## EXERCISE DATA
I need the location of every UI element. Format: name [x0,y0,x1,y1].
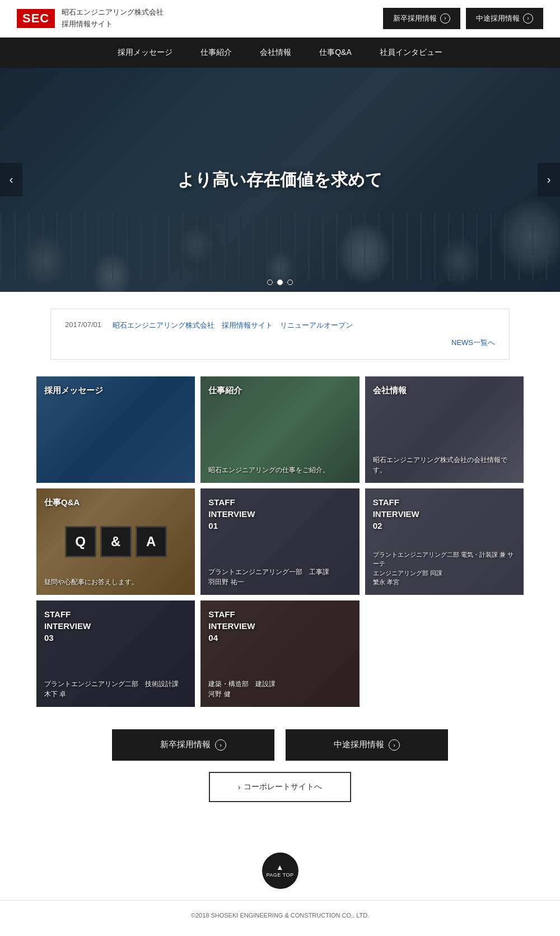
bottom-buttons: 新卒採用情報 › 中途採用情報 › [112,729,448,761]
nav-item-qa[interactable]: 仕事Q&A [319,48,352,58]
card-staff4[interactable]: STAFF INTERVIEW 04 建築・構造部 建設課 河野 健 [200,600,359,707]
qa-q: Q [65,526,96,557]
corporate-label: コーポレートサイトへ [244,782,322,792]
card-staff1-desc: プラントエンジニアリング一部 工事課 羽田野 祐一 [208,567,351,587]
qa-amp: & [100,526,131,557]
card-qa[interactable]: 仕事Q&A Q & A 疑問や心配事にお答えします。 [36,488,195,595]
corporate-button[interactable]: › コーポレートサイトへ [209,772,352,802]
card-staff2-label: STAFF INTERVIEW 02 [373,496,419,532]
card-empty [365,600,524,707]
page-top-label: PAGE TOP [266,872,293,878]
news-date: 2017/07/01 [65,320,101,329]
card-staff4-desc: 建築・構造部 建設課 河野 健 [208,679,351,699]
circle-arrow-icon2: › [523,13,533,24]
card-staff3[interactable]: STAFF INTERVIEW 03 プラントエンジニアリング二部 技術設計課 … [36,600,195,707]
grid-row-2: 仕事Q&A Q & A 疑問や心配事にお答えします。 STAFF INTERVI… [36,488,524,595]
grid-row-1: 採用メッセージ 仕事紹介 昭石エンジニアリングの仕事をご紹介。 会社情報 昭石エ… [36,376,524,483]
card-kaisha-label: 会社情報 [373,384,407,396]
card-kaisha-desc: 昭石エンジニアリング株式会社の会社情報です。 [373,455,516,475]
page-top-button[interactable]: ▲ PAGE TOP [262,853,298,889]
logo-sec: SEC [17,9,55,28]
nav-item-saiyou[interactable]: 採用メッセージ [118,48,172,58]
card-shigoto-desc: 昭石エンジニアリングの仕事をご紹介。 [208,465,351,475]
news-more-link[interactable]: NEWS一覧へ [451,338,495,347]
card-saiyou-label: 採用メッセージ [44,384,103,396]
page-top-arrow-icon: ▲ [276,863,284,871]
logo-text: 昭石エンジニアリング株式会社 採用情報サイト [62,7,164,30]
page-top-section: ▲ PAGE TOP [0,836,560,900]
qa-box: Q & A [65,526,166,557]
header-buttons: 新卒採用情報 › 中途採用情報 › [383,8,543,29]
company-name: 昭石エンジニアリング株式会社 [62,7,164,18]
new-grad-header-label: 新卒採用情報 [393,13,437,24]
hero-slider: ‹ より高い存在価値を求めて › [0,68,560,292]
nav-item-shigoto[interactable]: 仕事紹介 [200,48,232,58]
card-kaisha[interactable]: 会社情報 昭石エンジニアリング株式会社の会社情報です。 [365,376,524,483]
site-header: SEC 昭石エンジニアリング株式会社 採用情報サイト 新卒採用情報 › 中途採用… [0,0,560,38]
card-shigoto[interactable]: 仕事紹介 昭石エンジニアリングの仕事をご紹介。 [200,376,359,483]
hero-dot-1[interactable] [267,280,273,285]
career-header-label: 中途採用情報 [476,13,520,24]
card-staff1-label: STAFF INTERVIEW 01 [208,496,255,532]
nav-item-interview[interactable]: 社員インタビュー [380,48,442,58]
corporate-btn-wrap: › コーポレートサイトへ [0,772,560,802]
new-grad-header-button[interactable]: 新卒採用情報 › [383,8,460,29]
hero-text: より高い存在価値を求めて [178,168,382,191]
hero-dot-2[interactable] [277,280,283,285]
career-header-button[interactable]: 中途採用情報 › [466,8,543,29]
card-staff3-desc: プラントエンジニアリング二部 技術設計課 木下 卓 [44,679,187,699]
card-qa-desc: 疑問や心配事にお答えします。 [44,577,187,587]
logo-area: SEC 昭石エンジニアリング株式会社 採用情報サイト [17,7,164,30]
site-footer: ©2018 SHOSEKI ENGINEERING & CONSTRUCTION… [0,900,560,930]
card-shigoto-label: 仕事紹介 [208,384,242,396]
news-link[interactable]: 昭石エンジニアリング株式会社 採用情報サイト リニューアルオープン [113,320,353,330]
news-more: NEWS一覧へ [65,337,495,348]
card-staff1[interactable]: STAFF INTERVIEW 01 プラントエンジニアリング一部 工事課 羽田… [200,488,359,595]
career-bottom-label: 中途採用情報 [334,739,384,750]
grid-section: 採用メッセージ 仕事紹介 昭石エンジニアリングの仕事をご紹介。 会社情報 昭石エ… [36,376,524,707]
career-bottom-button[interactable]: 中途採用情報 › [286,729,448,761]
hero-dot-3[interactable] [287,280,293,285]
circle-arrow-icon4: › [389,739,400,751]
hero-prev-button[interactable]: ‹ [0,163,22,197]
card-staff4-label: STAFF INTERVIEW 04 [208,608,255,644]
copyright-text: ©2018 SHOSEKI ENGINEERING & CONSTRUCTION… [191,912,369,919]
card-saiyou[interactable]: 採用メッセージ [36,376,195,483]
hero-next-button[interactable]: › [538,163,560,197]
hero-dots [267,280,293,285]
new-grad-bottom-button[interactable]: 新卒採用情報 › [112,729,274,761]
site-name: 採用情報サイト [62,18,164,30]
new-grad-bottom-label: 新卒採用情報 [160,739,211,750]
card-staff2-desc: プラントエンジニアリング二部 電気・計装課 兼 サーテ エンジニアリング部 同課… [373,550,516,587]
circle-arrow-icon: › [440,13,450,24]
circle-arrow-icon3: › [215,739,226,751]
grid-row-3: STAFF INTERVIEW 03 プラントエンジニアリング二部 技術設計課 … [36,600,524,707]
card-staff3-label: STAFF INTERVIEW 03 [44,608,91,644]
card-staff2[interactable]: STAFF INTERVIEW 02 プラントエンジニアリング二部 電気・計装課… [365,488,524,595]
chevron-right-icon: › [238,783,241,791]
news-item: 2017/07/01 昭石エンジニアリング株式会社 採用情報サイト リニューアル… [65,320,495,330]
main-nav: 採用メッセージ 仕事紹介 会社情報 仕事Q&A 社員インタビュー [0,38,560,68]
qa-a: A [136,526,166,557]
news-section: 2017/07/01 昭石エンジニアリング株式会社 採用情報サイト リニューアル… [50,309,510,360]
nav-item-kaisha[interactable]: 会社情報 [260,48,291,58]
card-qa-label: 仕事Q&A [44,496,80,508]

## WHAT YOU NEED TO DO
Make an exact copy of the records above, with the pictures left out.

## RESULT BELOW
I need the location of every UI element. Format: name [x0,y0,x1,y1].
bottom-buttons: 新卒採用情報 › 中途採用情報 › [112,729,448,761]
nav-item-qa[interactable]: 仕事Q&A [319,48,352,58]
card-staff4[interactable]: STAFF INTERVIEW 04 建築・構造部 建設課 河野 健 [200,600,359,707]
qa-q: Q [65,526,96,557]
corporate-label: コーポレートサイトへ [244,782,322,792]
card-staff1-desc: プラントエンジニアリング一部 工事課 羽田野 祐一 [208,567,351,587]
qa-amp: & [100,526,131,557]
card-qa[interactable]: 仕事Q&A Q & A 疑問や心配事にお答えします。 [36,488,195,595]
corporate-button[interactable]: › コーポレートサイトへ [209,772,352,802]
card-staff2-label: STAFF INTERVIEW 02 [373,496,419,532]
card-empty [365,600,524,707]
page-top-label: PAGE TOP [266,872,293,878]
news-date: 2017/07/01 [65,320,101,329]
card-staff4-desc: 建築・構造部 建設課 河野 健 [208,679,351,699]
circle-arrow-icon2: › [523,13,533,24]
card-staff3[interactable]: STAFF INTERVIEW 03 プラントエンジニアリング二部 技術設計課 … [36,600,195,707]
grid-row-2: 仕事Q&A Q & A 疑問や心配事にお答えします。 STAFF INTERVI… [36,488,524,595]
grid-row-1: 採用メッセージ 仕事紹介 昭石エンジニアリングの仕事をご紹介。 会社情報 昭石エ… [36,376,524,483]
card-kaisha-label: 会社情報 [373,384,407,396]
card-kaisha-desc: 昭石エンジニアリング株式会社の会社情報です。 [373,455,516,475]
page-top-button[interactable]: ▲ PAGE TOP [262,853,298,889]
logo-sec: SEC [17,9,55,28]
nav-item-saiyou[interactable]: 採用メッセージ [118,48,172,58]
card-shigoto-desc: 昭石エンジニアリングの仕事をご紹介。 [208,465,351,475]
news-more-link[interactable]: NEWS一覧へ [451,338,495,347]
card-saiyou-label: 採用メッセージ [44,384,103,396]
page-top-arrow-icon: ▲ [276,863,284,871]
logo-text: 昭石エンジニアリング株式会社 採用情報サイト [62,7,164,30]
page-top-section: ▲ PAGE TOP [0,836,560,900]
qa-box: Q & A [65,526,166,557]
header-buttons: 新卒採用情報 › 中途採用情報 › [383,8,543,29]
company-name: 昭石エンジニアリング株式会社 [62,7,164,18]
new-grad-header-label: 新卒採用情報 [393,13,437,24]
hero-slider: ‹ より高い存在価値を求めて › [0,68,560,292]
nav-item-shigoto[interactable]: 仕事紹介 [200,48,232,58]
card-kaisha[interactable]: 会社情報 昭石エンジニアリング株式会社の会社情報です。 [365,376,524,483]
site-header: SEC 昭石エンジニアリング株式会社 採用情報サイト 新卒採用情報 › 中途採用… [0,0,560,38]
card-shigoto[interactable]: 仕事紹介 昭石エンジニアリングの仕事をご紹介。 [200,376,359,483]
hero-dot-1[interactable] [267,280,273,285]
career-header-label: 中途採用情報 [476,13,520,24]
card-staff1-label: STAFF INTERVIEW 01 [208,496,255,532]
nav-item-interview[interactable]: 社員インタビュー [380,48,442,58]
corporate-btn-wrap: › コーポレートサイトへ [0,772,560,802]
new-grad-header-button[interactable]: 新卒採用情報 › [383,8,460,29]
hero-text: より高い存在価値を求めて [178,168,382,191]
hero-dot-2[interactable] [277,280,283,285]
career-header-button[interactable]: 中途採用情報 › [466,8,543,29]
card-staff3-desc: プラントエンジニアリング二部 技術設計課 木下 卓 [44,679,187,699]
card-qa-desc: 疑問や心配事にお答えします。 [44,577,187,587]
logo-area: SEC 昭石エンジニアリング株式会社 採用情報サイト [17,7,164,30]
site-footer: ©2018 SHOSEKI ENGINEERING & CONSTRUCTION… [0,900,560,930]
card-shigoto-label: 仕事紹介 [208,384,242,396]
news-link[interactable]: 昭石エンジニアリング株式会社 採用情報サイト リニューアルオープン [113,320,353,330]
news-more: NEWS一覧へ [65,337,495,348]
card-staff1[interactable]: STAFF INTERVIEW 01 プラントエンジニアリング一部 工事課 羽田… [200,488,359,595]
career-bottom-label: 中途採用情報 [334,739,384,750]
grid-section: 採用メッセージ 仕事紹介 昭石エンジニアリングの仕事をご紹介。 会社情報 昭石エ… [36,376,524,707]
career-bottom-button[interactable]: 中途採用情報 › [286,729,448,761]
hero-dot-3[interactable] [287,280,293,285]
circle-arrow-icon4: › [389,739,400,751]
hero-prev-button[interactable]: ‹ [0,163,22,197]
card-staff4-label: STAFF INTERVIEW 04 [208,608,255,644]
copyright-text: ©2018 SHOSEKI ENGINEERING & CONSTRUCTION… [191,912,369,919]
card-saiyou[interactable]: 採用メッセージ [36,376,195,483]
hero-next-button[interactable]: › [538,163,560,197]
hero-dots [267,280,293,285]
new-grad-bottom-button[interactable]: 新卒採用情報 › [112,729,274,761]
site-name: 採用情報サイト [62,18,164,30]
new-grad-bottom-label: 新卒採用情報 [160,739,211,750]
card-staff2-desc: プラントエンジニアリング二部 電気・計装課 兼 サーテ エンジニアリング部 同課… [373,550,516,587]
circle-arrow-icon: › [440,13,450,24]
circle-arrow-icon3: › [215,739,226,751]
grid-row-3: STAFF INTERVIEW 03 プラントエンジニアリング二部 技術設計課 … [36,600,524,707]
card-staff3-label: STAFF INTERVIEW 03 [44,608,91,644]
card-staff2[interactable]: STAFF INTERVIEW 02 プラントエンジニアリング二部 電気・計装課… [365,488,524,595]
chevron-right-icon: › [238,783,241,791]
news-item: 2017/07/01 昭石エンジニアリング株式会社 採用情報サイト リニューアル… [65,320,495,330]
main-nav: 採用メッセージ 仕事紹介 会社情報 仕事Q&A 社員インタビュー [0,38,560,68]
qa-a: A [136,526,166,557]
news-section: 2017/07/01 昭石エンジニアリング株式会社 採用情報サイト リニューアル… [50,309,510,360]
nav-item-kaisha[interactable]: 会社情報 [260,48,291,58]
card-qa-label: 仕事Q&A [44,496,80,508]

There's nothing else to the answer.